Member of the U.S. House of Representatives from Indiana's 12th district
- In office March 4, 1893 – March 3, 1895
- Preceded by: Charles A. O. McClellan
- Succeeded by: Jacob D. Leighty

Personal details
- Born: William Forgy McNagny April 19, 1850 Tallmadge, Ohio, U.S.
- Died: August 24, 1923 (aged 73) Columbia City, Indiana, U.S.
- Resting place: Masonic Cemetery, Columbia City, Indiana
- Party: Democratic
- Profession: Attorney

= William F. McNagny =

American politician

William Forgy McNagny (April 19, 1850 – August 24, 1923) was an American businessman, educator, lawyer, and politician who served one term as a U.S. representative from Indiana from 1893 to 1895.

== Biography ==
Born in Tallmadge, Ohio, McNagny moved in early life to Whitley County, Indiana. He attended the public schools and Springfield Academy in South Whitley, Indiana.

=== Early career ===
He then taught school while working on his father's farm for six years. From 1868 to 1875, he served as the Larwill, Indiana station agent for the Pennsylvania Railroad.
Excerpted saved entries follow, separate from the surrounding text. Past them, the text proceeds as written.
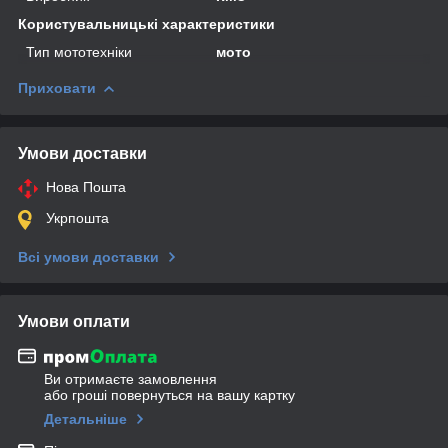
Користувальницькі характеристики
Тип мототехніки
мото
Приховати
Умови доставки
Нова Пошта
Укрпошта
Всі умови доставки
Умови оплати
Ви отримаєте замовлення
або гроші повернуться на вашу картку
Детальніше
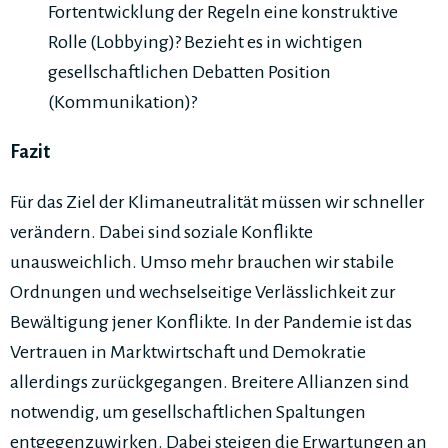
Fortentwicklung der Regeln eine konstruktive
Rolle (Lobbying)? Bezieht es in wichtigen
gesellschaftlichen Debatten Position
(Kommunikation)?
Fazit
Für das Ziel der Klimaneutralität müssen wir schneller
verändern. Dabei sind soziale Konflikte
unausweichlich. Umso mehr brauchen wir stabile
Ordnungen und wechselseitige Verlässlichkeit zur
Bewältigung jener Konflikte. In der Pandemie ist das
Vertrauen in Marktwirtschaft und Demokratie
allerdings zurückgegangen. Breitere Allianzen sind
notwendig, um gesellschaftlichen Spaltungen
entgegenzuwirken. Dabei steigen die Erwartungen an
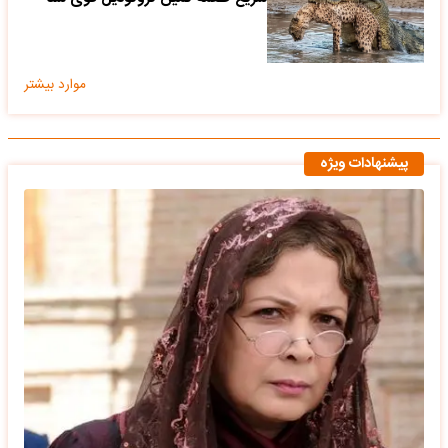
موارد بیشتر
پیشنهادات ویژه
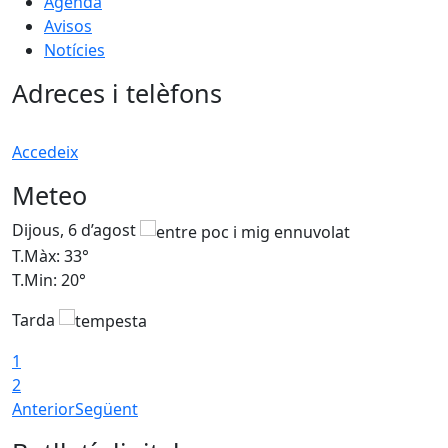
Agenda
Avisos
Notícies
Adreces i telèfons
Accedeix
Meteo
Dijous, 6 d’agost
D
T.Màx: 33°
T
T.Min: 20°
T
Tarda
1
2
Anterior
Següent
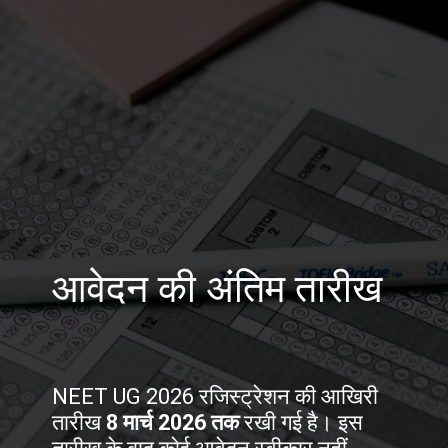
आवेदन की अंतिम तारीख
NEET UG 2026 रजिस्ट्रेशन की आखिरी
तारीख
8 मार्च 2026 तक
रखी गई है। इस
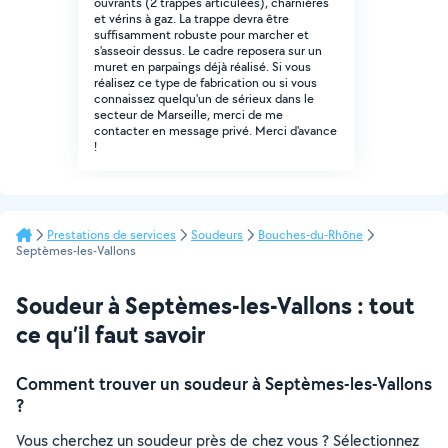
ouvrants (2 trappes articulées), charnières
et vérins à gaz. La trappe devra être
suffisamment robuste pour marcher et
s'asseoir dessus. Le cadre reposera sur un
muret en parpaings déjà réalisé. Si vous
réalisez ce type de fabrication ou si vous
connaissez quelqu'un de sérieux dans le
secteur de Marseille, merci de me
contacter en message privé. Merci d'avance
!
Prestations de services
Soudeurs
Bouches-du-Rhône
Septèmes-les-Vallons
Soudeur à Septèmes-les-Vallons : tout
ce qu’il faut savoir
Comment trouver un soudeur à Septèmes-les-Vallons
?
Vous cherchez un soudeur près de chez vous ? Sélectionnez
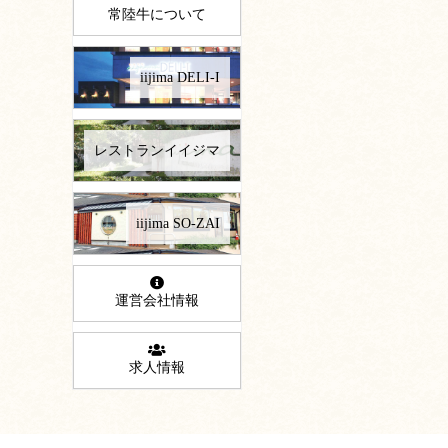
常陸牛について
iijima DELI-I
レストランイイジマ
iijima SO-ZAI
運営会社情報
求人情報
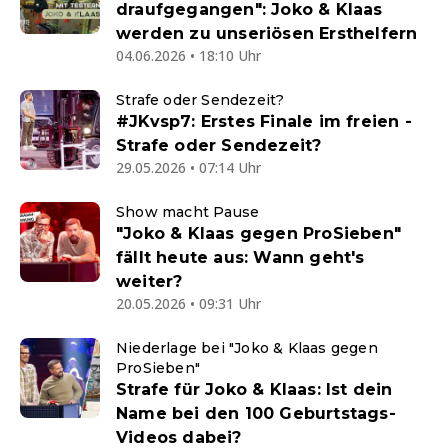
draufgegangen": Joko & Klaas
werden zu unseriösen Ersthelfern
04.06.2026 • 18:10 Uhr
Strafe oder Sendezeit?
#JKvsp7: Erstes Finale im freien -
Strafe oder Sendezeit?
29.05.2026 • 07:14 Uhr
Show macht Pause
"Joko & Klaas gegen ProSieben"
fällt heute aus: Wann geht's
weiter?
20.05.2026 • 09:31 Uhr
Niederlage bei "Joko & Klaas gegen
ProSieben"
Strafe für Joko & Klaas: Ist dein
Name bei den 100 Geburtstags-
Videos dabei?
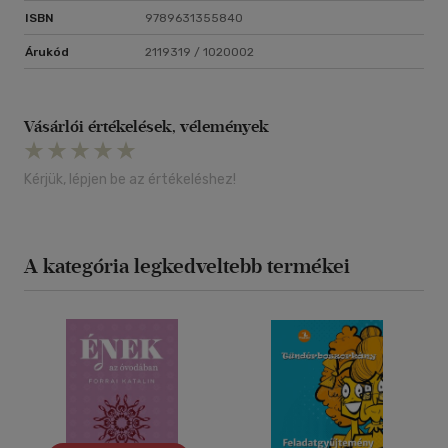
ISBN
9789631355840
Árukód
2119319 / 1020002
Vásárlói értékelések, vélemények
Kérjük, lépjen be az értékeléshez!
A kategória legkedveltebb termékei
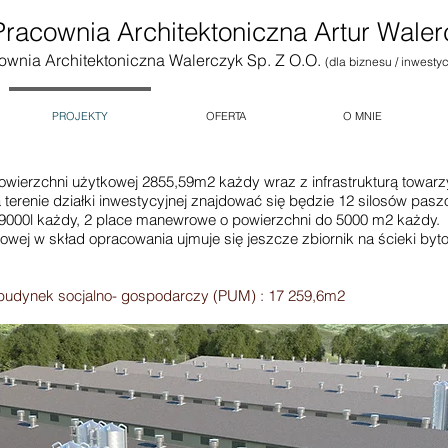
Pracownia Architektoniczna Artur Waler
ownia Architektoniczna Walerczyk Sp. Z O.O.
(dla biznesu / inwesty
PROJEKTY
OFERTA
O MNIE
owierzchni użytkowej 2855,59m2 każdy wraz z infrastrukturą towar
 terenie działki inwestycyjnej znajdować się będzie 12 silosów pas
j. 9000l każdy, 2 place manewrowe o powierzchni do 5000 m2 każdy.
ej w skład opracowania ujmuje się jeszcze zbiornik na ścieki byto
.
i budynek socjalno- gospodarczy (PUM) : 17 259,6m2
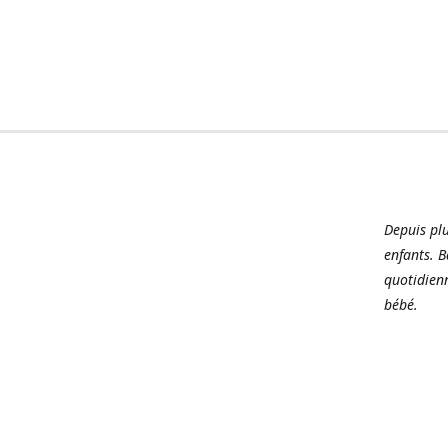
Depuis pl
enfants. B
quotidienn
bébé.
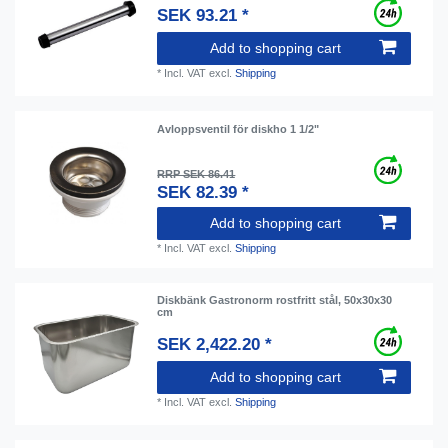
SEK 93.21 *
Add to shopping cart
*
Incl. VAT
excl.
Shipping
Avloppsventil för diskho 1 1/2"
RRP SEK 86.41
SEK 82.39 *
Add to shopping cart
*
Incl. VAT
excl.
Shipping
Diskbänk Gastronorm rostfritt stål, 50x30x30
cm
SEK 2,422.20 *
Add to shopping cart
*
Incl. VAT
excl.
Shipping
While working for the railroad, McNagny studied law, was admitted to the bar in 1875, and commenced practice in Columbia City, Indiana as the partner of Thomas R. Marshall.

=== Congress ===
In 1892, McNagny was elected as a Democrat to the Fifty-third Congress. He served one term, March 4, 1893, to March 3, 1895. In 1894, he was an unsuccessful candidate for reelection to the Fifty-fourth Congress.

=== Later career and death ===
After leaving Congress, McNagny resumed the practice of law in Columbia City.

He died in Columbia City on August 24, 1923, and was interred in the city's Masonic Cemetery.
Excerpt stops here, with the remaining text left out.